A nonprofit advocacy organization for students who are also parents has released a tool kit with recommendations for how colleges can best support those students.

Generation Hope held a focus group in July with the teen student parents it serves in the Washington, D.C., area. The Seldin/Haring-Smith Foundation provided funding to create the tool kit.

Student parents are more vulnerable to stopping out of their programs. About half of undergraduate student parents left college without a degree within six years, compared to 32 percent of students without children, according to the tool kit. About half of student parents are students of color, and about half are more likely than their childless peers to have low incomes. Yet student parents tend to have higher GPAs than their peers.

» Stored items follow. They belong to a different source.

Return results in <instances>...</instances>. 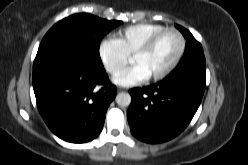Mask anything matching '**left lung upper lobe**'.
Returning a JSON list of instances; mask_svg holds the SVG:
<instances>
[{
  "label": "left lung upper lobe",
  "mask_w": 248,
  "mask_h": 165,
  "mask_svg": "<svg viewBox=\"0 0 248 165\" xmlns=\"http://www.w3.org/2000/svg\"><path fill=\"white\" fill-rule=\"evenodd\" d=\"M175 26L184 35L186 46L182 60L168 77L182 74L194 67H206L205 56L201 44L187 29L177 24Z\"/></svg>",
  "instance_id": "1"
}]
</instances>
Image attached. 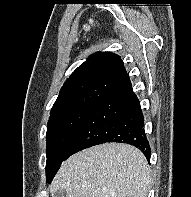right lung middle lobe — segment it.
<instances>
[{"label":"right lung middle lobe","instance_id":"1","mask_svg":"<svg viewBox=\"0 0 191 197\" xmlns=\"http://www.w3.org/2000/svg\"><path fill=\"white\" fill-rule=\"evenodd\" d=\"M94 106L69 109L50 115L46 134V180L50 183Z\"/></svg>","mask_w":191,"mask_h":197}]
</instances>
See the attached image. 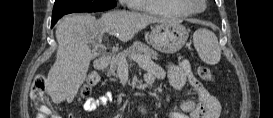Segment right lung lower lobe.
I'll list each match as a JSON object with an SVG mask.
<instances>
[{
    "instance_id": "right-lung-lower-lobe-1",
    "label": "right lung lower lobe",
    "mask_w": 273,
    "mask_h": 118,
    "mask_svg": "<svg viewBox=\"0 0 273 118\" xmlns=\"http://www.w3.org/2000/svg\"><path fill=\"white\" fill-rule=\"evenodd\" d=\"M75 12H85V11L70 9L67 7H60L59 9H53L51 27H53L56 24V22L58 21V19L61 18L63 15L75 13Z\"/></svg>"
}]
</instances>
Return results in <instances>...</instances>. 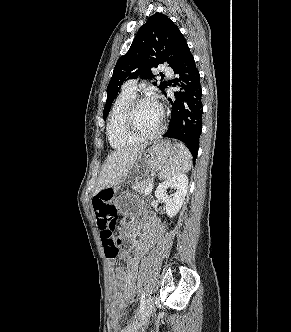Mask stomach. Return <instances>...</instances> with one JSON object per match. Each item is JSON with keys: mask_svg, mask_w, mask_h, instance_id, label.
<instances>
[{"mask_svg": "<svg viewBox=\"0 0 291 332\" xmlns=\"http://www.w3.org/2000/svg\"><path fill=\"white\" fill-rule=\"evenodd\" d=\"M176 154L177 150L171 143L167 141H156L150 147L141 151L135 163V168L137 170L146 168L152 171L163 169ZM115 193H118V195L115 198L114 205L121 213L128 207L129 202L134 199V197L124 190L118 192V190L115 189Z\"/></svg>", "mask_w": 291, "mask_h": 332, "instance_id": "obj_1", "label": "stomach"}]
</instances>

To support student parents and retain them, especially during the COVID-19 pandemic, Generation Hope makes 10 recommendations, including:

  • Create or increase emergency aid for students, and remove barriers to access that aid.
  • Provide asynchronous learning options, as students' children may now be at home due to the pandemic. In the same vein, encourage faculty and staff to be more flexible during this time.
  • Include a student parent on any task force created for reopening.
  • Have faculty create family-friendly syllabi that acknowledge that some students are also parenting, and include student parents in any welcome emails.
  • Enhance support services, like advising and counseling, and build community through virtual events.
  • Offer virtual supports for the children of students, as well as parenting advice and activity supplies.
  • Create more support for these students by overcommunicating and being explicit with expectations.